No it doesn't matter. They both do the same thing. You could use precision x with an msi card and afterburner with an evga card. There should be no difference in your overclocks. I like afterburners monitoring...
Yes of course, the ACX 3.0 cooler is more than enough for a decent overclock. You likely wont get much out of it however. My msi gaming 1060 will boost to 1974mhz on its own without manual overclocking, I can push it to about 2050mhz before I start artifacting, too much past that and crash.

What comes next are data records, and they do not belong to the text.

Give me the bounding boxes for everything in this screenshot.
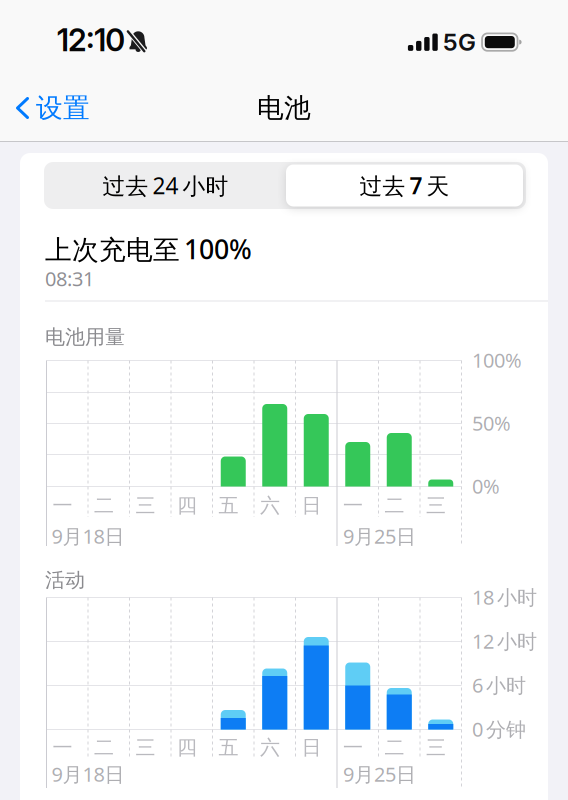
staticText: 三: [136, 735, 156, 760]
staticText: 一: [343, 493, 363, 518]
button[interactable]: 过去 7 天: [286, 164, 523, 206]
staticText: 18 小时: [472, 584, 537, 610]
staticText: 二: [384, 735, 404, 760]
staticText: 9月25日: [343, 523, 416, 549]
staticText: 日: [302, 735, 322, 760]
staticText: 9月18日: [52, 761, 124, 787]
staticText: 六: [260, 493, 280, 518]
staticText: 100%: [472, 347, 522, 373]
button[interactable]: 过去 24 小时: [47, 164, 284, 207]
staticText: 6 小时: [472, 672, 526, 698]
staticText: 0%: [472, 473, 500, 499]
staticText: 一: [52, 493, 72, 518]
staticText: 一: [343, 735, 363, 760]
staticText: 三: [426, 493, 446, 518]
staticText: 日: [302, 493, 322, 518]
staticText: 四: [177, 735, 197, 760]
staticText: 三: [426, 735, 446, 760]
staticText: 电池用量: [45, 325, 125, 349]
staticText: 0 分钟: [472, 716, 526, 742]
staticText: 08:31: [45, 265, 94, 292]
staticText: 五: [218, 735, 238, 760]
staticText: 五: [218, 493, 238, 518]
staticText: 四: [177, 493, 197, 518]
staticText: 过去 24 小时: [102, 170, 228, 200]
staticText: 活动: [45, 568, 85, 592]
button[interactable]: 设置: [16, 86, 90, 130]
staticText: 12:10: [57, 21, 125, 58]
staticText: 一: [52, 735, 72, 760]
staticText: 二: [94, 735, 114, 760]
staticText: 9月25日: [343, 761, 416, 787]
staticText: 二: [384, 493, 404, 518]
staticText: 9月18日: [52, 523, 124, 549]
staticText: 六: [260, 735, 280, 760]
staticText: 设置: [36, 92, 90, 124]
staticText: 过去 7 天: [360, 170, 450, 200]
staticText: 12 小时: [472, 628, 537, 654]
staticText: 二: [94, 493, 114, 518]
staticText: 5G: [443, 28, 476, 56]
staticText: 电池: [257, 92, 311, 124]
staticText: 三: [136, 493, 156, 518]
staticText: 50%: [472, 410, 511, 436]
staticText: 上次充电至 100%: [45, 231, 252, 267]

I prefer msi afterburner for overclocking software, not just because I have an msi card, I feel it is the best utility. However EVGA precision x will work as well.
 

Would the EVGA Precision be better due to having an EVGA card?
 


No it doesn't matter. They both do the same thing. You could use precision x with an msi card and afterburner with an evga card. There should be no difference in your overclocks. I like afterburners monitoring tools better and I feel the interface is less cluttered and more intuitive, at least in my opinion. Try them both see what you like.
 
Solution
The 1060 is 120 watts ... I'm gonna guess that you have a 90 or so watt PSU and maybe hitting 120 w/ your moderate OC. Are those 2000 rpm fans ?

For low noise systems, I recommend one 120mm fan (1200 rpm) for each 50-75 watts
For moderate noise systems, I recommend one 120mm fan (1650 rpm) for each 75-100 watts

Beyond that, it can get a bit noisy.

is this your case ?

https://www.techpowerup.com/reviews/Cougar/Spike/3.html


It would appear that the case can take 4 fans. Assuming all the same fans ... the inlet filter on the front will result in up to 1 33% cfm hit... so let's call it 1 fan in back and one in 0.67 fans in front. That means you have more air going out than in and therefore you have negative case pressure and you are sucking in dust from side and rear grilles. Add some hot PSU exhaust and GFX card exhaust to that dust on the rear grille.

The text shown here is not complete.